Many physical devices (and electronic circuits as well) exhibit a characteristic commonly referred to as periodic motion.
I will use the example of a pendulum to introduce the concepts of periodic motion, harmonic motion, and sinusoids.
I will introduce you to the concept of a time series.
I will introduce you to sine and cosine functions and the Java methods that can be used to calculate their values.
I will introduce you to the concepts of period and frequency for sinusoids.
I will introduce you to the concept of radians versus cycles.
I will introduce you to the concept decomposing a time series into a (possibly very large) set of sinusoids, each having its own frequency and amplitude. We will learn much more about this in a subsequent lesson when we discuss frequency spectrum analysis.
I will introduce you to the concept of composition, where any time series can be created by adding together the correct (possibly very large) set of sinusoids, each having its own frequency and amplitude.
I will show you examples of using composition to create a square waveform and a triangular waveform.
I will identify some real-world examples of frequency filtering and real-time spectral analysis
The most difficult decision that I must make for this series is to decide where to begin. I need to begin at a sufficiently elementary level that you will understand everything that you read. So, before getting into the actual topic of digital signal processing, I'm going to take you back to some elementary physics and mathematics concepts and discuss periodic motion.

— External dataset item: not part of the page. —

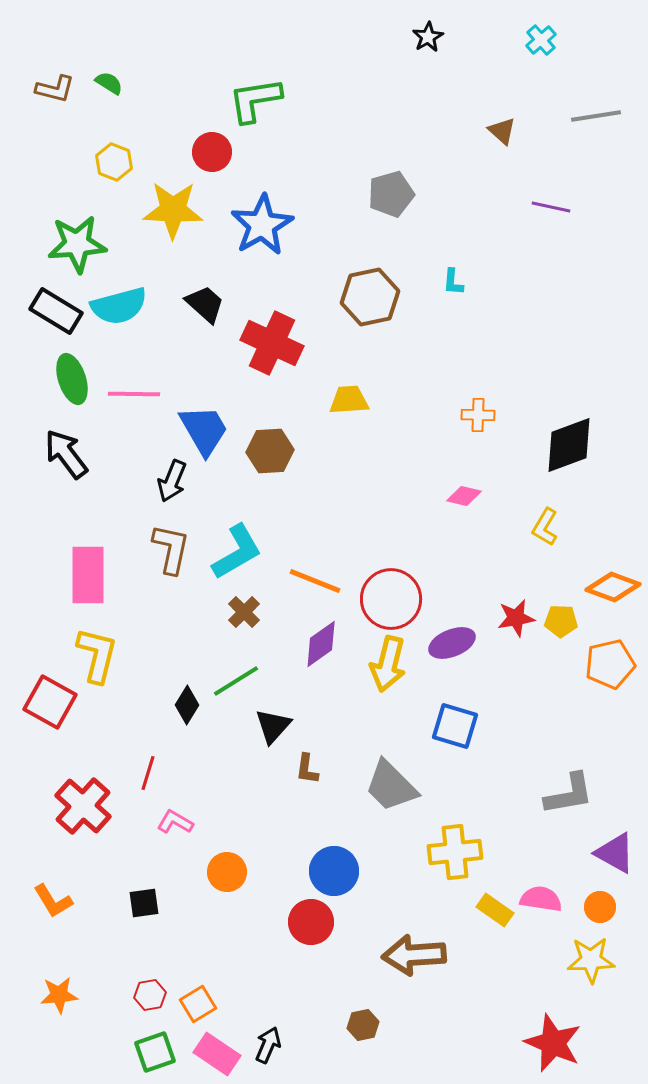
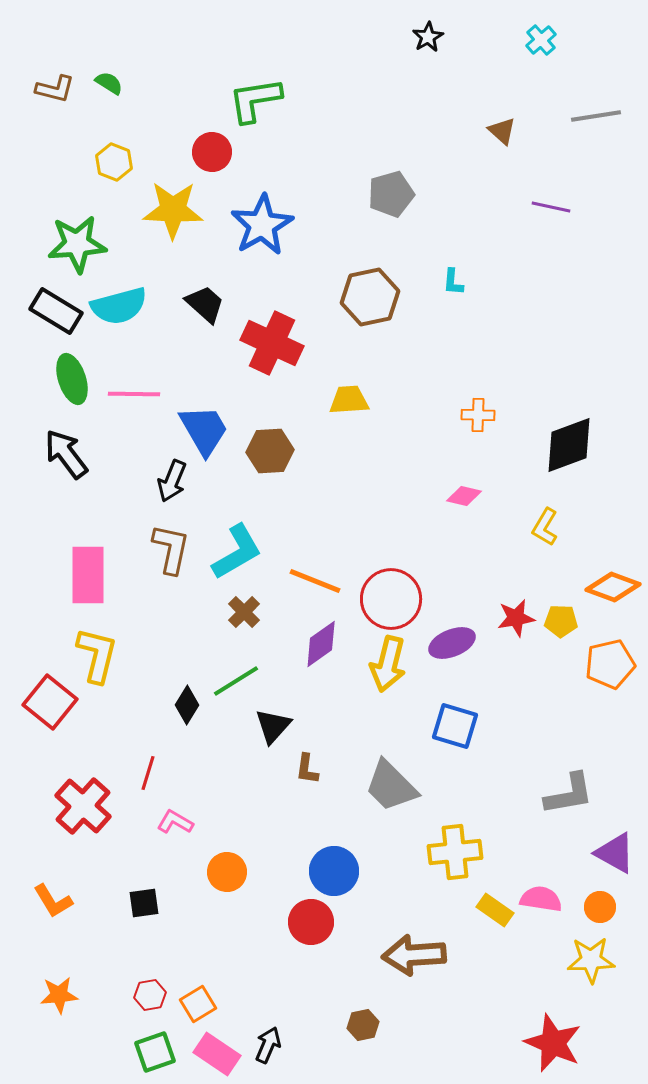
red square at (50, 702): rotated 10 degrees clockwise
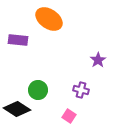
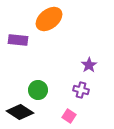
orange ellipse: rotated 72 degrees counterclockwise
purple star: moved 9 px left, 5 px down
black diamond: moved 3 px right, 3 px down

Many physical devices (and electronic circuits as well) exhibit a characteristic commonly referred to as periodic motion. This includes pendulums, acoustic speakers, springs, vocal cords, etc.
Motion of a pendulum
For example, consider the pendulum on a grandfather clock. Once you start the pendulum swinging, it will swing for a long time (actually, the spring in the clock gives it a little kick during each repetition, so it will continue to swing until the spring runs down).
The most important characteristic of the motion of the pendulum is that every repetition takes almost exactly the same amount of time. In other words, the period of time during which the pendulum swings from one side to the other is very constant. That is the source of the term periodic motion.
A bag of sand
Even without the spring to help it along, a pendulum swinging in a low-friction environment will swing for a long time. Visualize a pendulum consisting of a bag of sand tied to the end of a long rope suspended from your ceiling (sheltered from the wind). Assume that the bag is filled with colored sand, and that it has a small hole in the bottom. Assume that you start it swinging in a back-and-forth motion (no circular motion).
The sand traces out a pattern
As the bag of sand swings back and forth, a little bit of sand will leak out of the hole and land on the floor below. The sand will trace out a line, which is parallel to the direction of motion of the bag of sand.
Now assume that you carefully drag a carpet across the floor under the bag at a uniform rate, perpendicular to the direction of motion of the bag. This will cause the sand that leaks from the bag to trace out a zigzag pattern on the carpet very similar to the curved line shown in Figure 1.
Figure 1 A sinusoidal function
A sinusoidal function
The shape of the curve shown in Figure 1 is often referred to as a sinusoidal function.
In this assumed scenario, the bag is swinging back and forth along the
vertical axis in Figure 1, and the carpet is being dragged along the horizontal
axis. The motion of the bag causes the sand to be leaked in a
back-and-forth zigzag pattern. The motion of the carpet causes that
pattern to be elongated along the horizontal axis.
Figure 1 is a plot of the following Java expression: Math.cos(2*pi*x/50) + Math.sin(2*pi*x/50) Math in the above expression is the name of a Java library that provides methods for computing sine, cosine, and various other mathematical functions. The asterisk (*) in the above expression means multiplication. The reference to pi in the above expression is a reference to the mathematical constant with the same name. The image in Figure 1 was produced using a Java program named Graph03, which I will describe in a future tutorial lesson. |
Harmonic motion
The kind of motion exhibited by a simple pendulum is often referred to as periodic motion in general, and simple harmonic motion in particular.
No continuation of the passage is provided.